**Assigned task**
Scan the entries below. Return every line that includes "pixel".

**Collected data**
────────────────────
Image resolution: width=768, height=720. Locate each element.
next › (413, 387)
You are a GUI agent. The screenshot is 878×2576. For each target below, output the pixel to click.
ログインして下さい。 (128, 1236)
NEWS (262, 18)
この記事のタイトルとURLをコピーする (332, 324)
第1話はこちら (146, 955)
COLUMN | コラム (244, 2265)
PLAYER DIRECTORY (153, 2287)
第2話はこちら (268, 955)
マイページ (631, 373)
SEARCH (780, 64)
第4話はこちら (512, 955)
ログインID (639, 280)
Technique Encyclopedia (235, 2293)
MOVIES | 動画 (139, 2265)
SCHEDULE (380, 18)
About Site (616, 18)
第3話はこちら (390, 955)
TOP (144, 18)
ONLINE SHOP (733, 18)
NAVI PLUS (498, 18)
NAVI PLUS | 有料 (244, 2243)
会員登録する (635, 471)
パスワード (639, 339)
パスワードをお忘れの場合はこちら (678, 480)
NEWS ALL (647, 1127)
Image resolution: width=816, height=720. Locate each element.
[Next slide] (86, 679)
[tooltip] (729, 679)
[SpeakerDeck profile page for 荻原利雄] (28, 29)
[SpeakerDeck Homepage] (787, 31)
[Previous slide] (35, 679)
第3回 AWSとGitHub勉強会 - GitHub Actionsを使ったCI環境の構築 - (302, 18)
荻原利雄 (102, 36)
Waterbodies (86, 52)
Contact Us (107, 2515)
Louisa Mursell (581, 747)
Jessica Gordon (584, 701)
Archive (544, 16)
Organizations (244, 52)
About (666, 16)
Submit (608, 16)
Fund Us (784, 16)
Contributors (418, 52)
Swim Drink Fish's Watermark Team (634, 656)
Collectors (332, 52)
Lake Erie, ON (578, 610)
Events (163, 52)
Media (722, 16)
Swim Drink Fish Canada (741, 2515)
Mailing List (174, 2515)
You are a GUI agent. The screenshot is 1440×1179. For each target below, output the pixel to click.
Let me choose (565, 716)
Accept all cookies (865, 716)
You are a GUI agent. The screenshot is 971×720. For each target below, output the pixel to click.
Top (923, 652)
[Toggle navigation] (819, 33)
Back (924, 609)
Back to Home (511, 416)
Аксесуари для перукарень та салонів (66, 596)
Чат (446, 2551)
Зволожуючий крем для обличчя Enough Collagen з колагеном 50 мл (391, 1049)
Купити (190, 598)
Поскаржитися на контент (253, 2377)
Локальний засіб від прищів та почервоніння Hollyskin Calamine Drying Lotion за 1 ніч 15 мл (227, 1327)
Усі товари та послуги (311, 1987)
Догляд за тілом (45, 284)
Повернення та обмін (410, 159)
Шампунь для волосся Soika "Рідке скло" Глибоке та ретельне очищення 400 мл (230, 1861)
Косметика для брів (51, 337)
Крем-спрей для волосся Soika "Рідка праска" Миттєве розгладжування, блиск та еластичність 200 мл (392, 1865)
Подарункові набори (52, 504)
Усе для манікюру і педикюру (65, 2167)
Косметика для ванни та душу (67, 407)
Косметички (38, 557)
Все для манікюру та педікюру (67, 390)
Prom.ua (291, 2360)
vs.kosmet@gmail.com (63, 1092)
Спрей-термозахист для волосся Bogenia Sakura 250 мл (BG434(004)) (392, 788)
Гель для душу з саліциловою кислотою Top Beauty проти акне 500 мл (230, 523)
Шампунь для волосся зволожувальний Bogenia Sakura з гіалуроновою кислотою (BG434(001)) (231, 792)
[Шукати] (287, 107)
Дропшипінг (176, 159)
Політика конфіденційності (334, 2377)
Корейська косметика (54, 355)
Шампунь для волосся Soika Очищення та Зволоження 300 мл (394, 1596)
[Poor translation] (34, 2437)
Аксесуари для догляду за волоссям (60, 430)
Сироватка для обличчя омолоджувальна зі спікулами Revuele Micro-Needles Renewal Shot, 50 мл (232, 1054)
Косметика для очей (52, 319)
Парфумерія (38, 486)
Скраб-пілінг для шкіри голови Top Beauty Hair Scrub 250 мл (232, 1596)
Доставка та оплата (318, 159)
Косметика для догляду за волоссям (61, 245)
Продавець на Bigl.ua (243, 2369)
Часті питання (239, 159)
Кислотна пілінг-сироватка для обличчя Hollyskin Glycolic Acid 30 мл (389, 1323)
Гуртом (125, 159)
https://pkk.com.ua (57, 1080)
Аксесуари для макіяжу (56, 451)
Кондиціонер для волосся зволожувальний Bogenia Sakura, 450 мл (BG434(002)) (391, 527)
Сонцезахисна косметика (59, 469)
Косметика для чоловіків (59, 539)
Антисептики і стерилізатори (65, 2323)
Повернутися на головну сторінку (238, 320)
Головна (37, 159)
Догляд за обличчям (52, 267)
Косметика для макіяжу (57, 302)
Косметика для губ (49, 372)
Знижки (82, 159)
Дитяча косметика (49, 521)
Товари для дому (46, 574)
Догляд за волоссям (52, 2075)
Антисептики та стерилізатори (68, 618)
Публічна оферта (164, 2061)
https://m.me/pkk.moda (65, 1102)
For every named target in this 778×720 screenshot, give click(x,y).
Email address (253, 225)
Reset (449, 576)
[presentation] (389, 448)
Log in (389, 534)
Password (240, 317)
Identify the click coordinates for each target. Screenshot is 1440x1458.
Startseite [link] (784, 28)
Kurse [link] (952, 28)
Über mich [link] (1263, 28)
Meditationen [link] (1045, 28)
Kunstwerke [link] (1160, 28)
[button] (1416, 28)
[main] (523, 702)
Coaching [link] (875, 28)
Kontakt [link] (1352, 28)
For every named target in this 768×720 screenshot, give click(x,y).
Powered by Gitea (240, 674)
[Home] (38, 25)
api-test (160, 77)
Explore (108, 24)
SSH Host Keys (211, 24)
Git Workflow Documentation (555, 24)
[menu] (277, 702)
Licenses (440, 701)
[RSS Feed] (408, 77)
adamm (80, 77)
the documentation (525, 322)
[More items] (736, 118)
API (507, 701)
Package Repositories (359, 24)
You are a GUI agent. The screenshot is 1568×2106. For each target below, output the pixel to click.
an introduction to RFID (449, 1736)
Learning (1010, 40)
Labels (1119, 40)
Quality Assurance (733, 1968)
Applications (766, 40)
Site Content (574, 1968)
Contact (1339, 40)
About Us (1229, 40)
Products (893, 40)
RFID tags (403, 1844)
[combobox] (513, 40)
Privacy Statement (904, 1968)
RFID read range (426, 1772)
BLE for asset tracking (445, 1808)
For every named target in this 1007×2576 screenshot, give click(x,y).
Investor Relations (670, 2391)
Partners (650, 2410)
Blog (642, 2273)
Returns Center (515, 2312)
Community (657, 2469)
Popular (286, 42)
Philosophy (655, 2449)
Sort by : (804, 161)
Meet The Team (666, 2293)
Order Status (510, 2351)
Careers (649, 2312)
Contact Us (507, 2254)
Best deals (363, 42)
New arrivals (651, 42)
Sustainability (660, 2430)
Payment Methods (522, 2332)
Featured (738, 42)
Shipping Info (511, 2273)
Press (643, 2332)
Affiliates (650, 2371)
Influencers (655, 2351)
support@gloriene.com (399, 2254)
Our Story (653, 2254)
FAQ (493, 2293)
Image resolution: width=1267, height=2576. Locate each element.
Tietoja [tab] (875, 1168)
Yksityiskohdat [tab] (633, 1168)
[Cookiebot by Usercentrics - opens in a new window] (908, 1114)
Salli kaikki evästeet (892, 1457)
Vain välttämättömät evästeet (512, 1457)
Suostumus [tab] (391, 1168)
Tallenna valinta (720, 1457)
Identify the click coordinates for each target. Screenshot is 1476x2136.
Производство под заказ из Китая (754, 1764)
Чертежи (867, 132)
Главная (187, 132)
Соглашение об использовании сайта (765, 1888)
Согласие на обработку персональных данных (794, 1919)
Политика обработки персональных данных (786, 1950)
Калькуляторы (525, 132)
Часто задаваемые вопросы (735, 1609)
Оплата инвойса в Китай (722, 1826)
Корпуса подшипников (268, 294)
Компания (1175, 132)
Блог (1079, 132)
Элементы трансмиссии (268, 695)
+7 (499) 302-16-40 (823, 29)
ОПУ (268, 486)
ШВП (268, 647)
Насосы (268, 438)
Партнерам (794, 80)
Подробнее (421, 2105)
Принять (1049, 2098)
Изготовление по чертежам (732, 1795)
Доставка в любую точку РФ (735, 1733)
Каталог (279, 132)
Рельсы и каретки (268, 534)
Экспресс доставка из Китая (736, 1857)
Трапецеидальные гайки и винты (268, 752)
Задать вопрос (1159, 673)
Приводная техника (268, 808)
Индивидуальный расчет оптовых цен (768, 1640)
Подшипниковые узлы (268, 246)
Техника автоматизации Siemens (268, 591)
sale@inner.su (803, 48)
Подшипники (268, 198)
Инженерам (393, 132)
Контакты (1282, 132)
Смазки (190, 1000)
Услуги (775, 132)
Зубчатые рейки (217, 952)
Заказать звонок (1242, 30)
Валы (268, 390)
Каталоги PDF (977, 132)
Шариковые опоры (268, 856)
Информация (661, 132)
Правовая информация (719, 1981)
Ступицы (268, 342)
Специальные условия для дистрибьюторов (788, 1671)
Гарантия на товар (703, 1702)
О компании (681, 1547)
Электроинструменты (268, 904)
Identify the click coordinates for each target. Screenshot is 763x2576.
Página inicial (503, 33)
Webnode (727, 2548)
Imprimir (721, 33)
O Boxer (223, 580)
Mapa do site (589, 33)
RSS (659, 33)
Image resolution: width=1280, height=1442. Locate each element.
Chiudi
────────────────────
**Expected answer**
You are a GUI agent. The screenshot is 878×2576. For each target below, output the pixel to click.
You are a GUI agent. The screenshot is 1440×1179. For each target below, output the pixel to click.
You are a GUI agent. The screenshot is 971×720. For each target below, output the pixel to click.
You are a GUI agent. The screenshot is 1568×2106. For each target below, output the pixel to click.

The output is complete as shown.